Non ci sono attenuanti per chi adesca minori online, non serve il contatto fisico, basta l’intenzione virtuale
Le molestie online verso i minori non sono meno gravi di quelle che avvengono nella vita reale secondo la Terza sezione penale che ha emesso una sentenza a suo modo storica e che potrebbe fare da esempio a tutte le successive. Un cinquantenne campano era stato condannato per atti sessuali perpetrati ai danni di una bambina di nove anni su internet, sia attraverso parole e frasi che con l’ausilio di una webcam in videochiamata. Dopo una prima condanna l’uomo aveva avanzato un ricorso sostenendo come non si trattasse di abusi veri e propri perché non riconducibili ad una fisicità riconosciuta.
Respinto in appello
Nonostante ciò, la Terza sezione penale della Cassazione, rappresentata dal giudice Vincenzo Pezzella, ha respinto ogni tentativo di ricorso spiegando che la gravità degli atti sessuali virtuali è la stessa di quella che scaturisce da fatti nella vita reale, sempre di più connessa alle controparti digitali.
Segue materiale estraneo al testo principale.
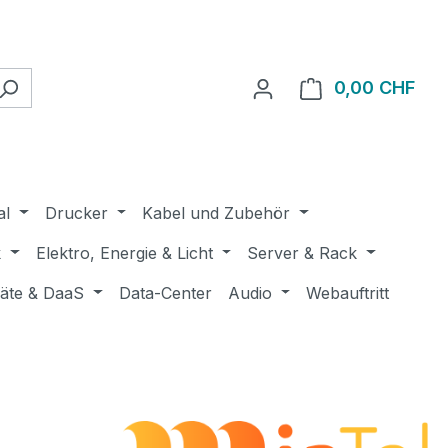
0,00 CHF
Ware
al
Drucker
Kabel und Zubehör
k
Elektro, Energie & Licht
Server & Rack
räte & DaaS
Data-Center
Audio
Webauftritt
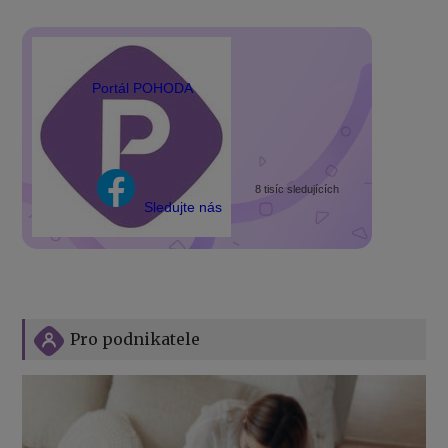
Portál POHODA
8 tisíc sledujících
Sledujte nás
Pro podnikatele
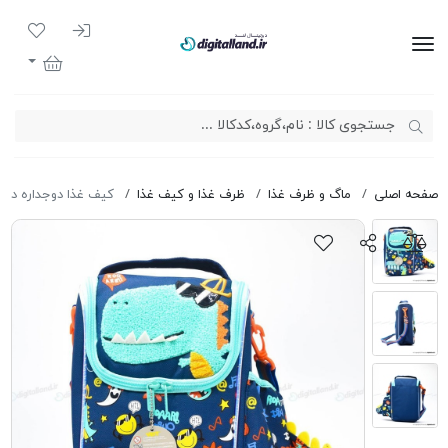
ورود به سیست
لیست مور
دیجیتال لند
سبد خرید
صفحه اصلی
ماگ و ظرف غذا
ظرف غذا و کیف غذا
کیف غذا دوجداره دایناسور 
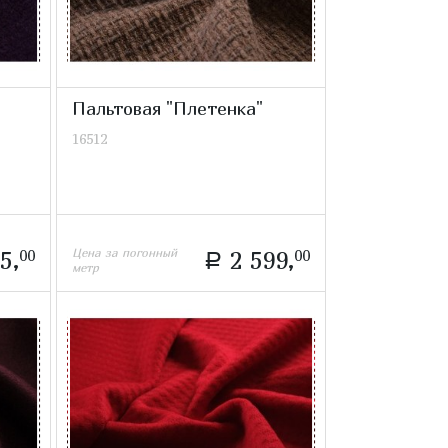
Пальтовая "Плетенка"
16512
Цена за погонный
5,
00
2 599,
00
a
метр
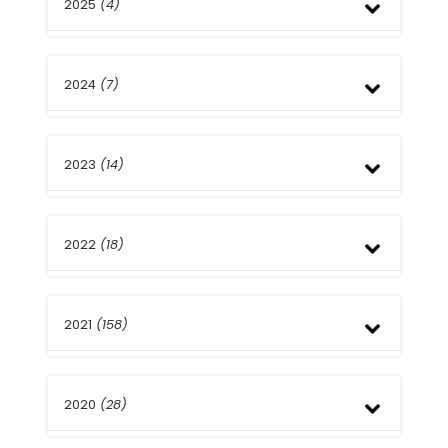
2025
(4)
Noviembre
2024
(7)
Julio
Abril
Diciembre
2023
(14)
Octubre
Julio
Abril
Diciembre
Marzo
2022
(18)
Noviembre
Febrero
Octubre
Enero
Septiembre
Diciembre
Agosto
2021
(158)
Noviembre
Julio
Octubre
Junio
Septiembre
Noviembre
Mayo
Agosto
2020
(28)
Septiembre
Abril
Julio
Agosto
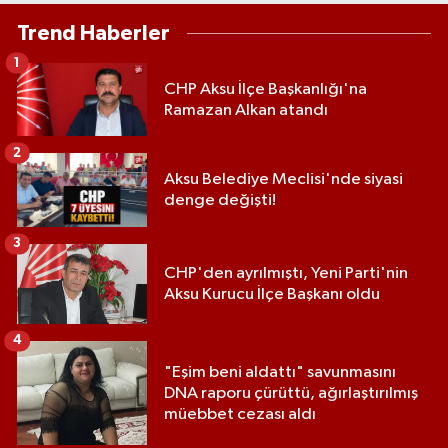
Trend Haberler
1
CHP Aksu İlçe Başkanlığı'na
Ramazan Alkan atandı
2
Aksu Belediye Meclisi'nde siyasi
denge değişti!
3
CHP'den ayrılmıştı, Yeni Parti'nin
Aksu Kurucu İlçe Başkanı oldu
4
"Eşim beni aldattı" savunmasını
DNA raporu çürüttü, ağırlaştırılmış
müebbet cezası aldı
Così la Corte d’Appello di Napoli che aveva ridotto la pena dell’uomo a 9 anni è stata smentita dalla decisione che considera i social network una piattaforma di socializzazione come tante altre, quasi al pari di bar e piazze vere, tanto che forme di abuso pubbliche sono comparabili a quelle su Facebook, Twitter e soci. Uno dei motivi è che troppo spesso sui social i minori si trovano indifesi perché considerati protetti dal mondo grazie allo schermo che invece può trasformarsi in un inconsapevole ponte verso la depravazione.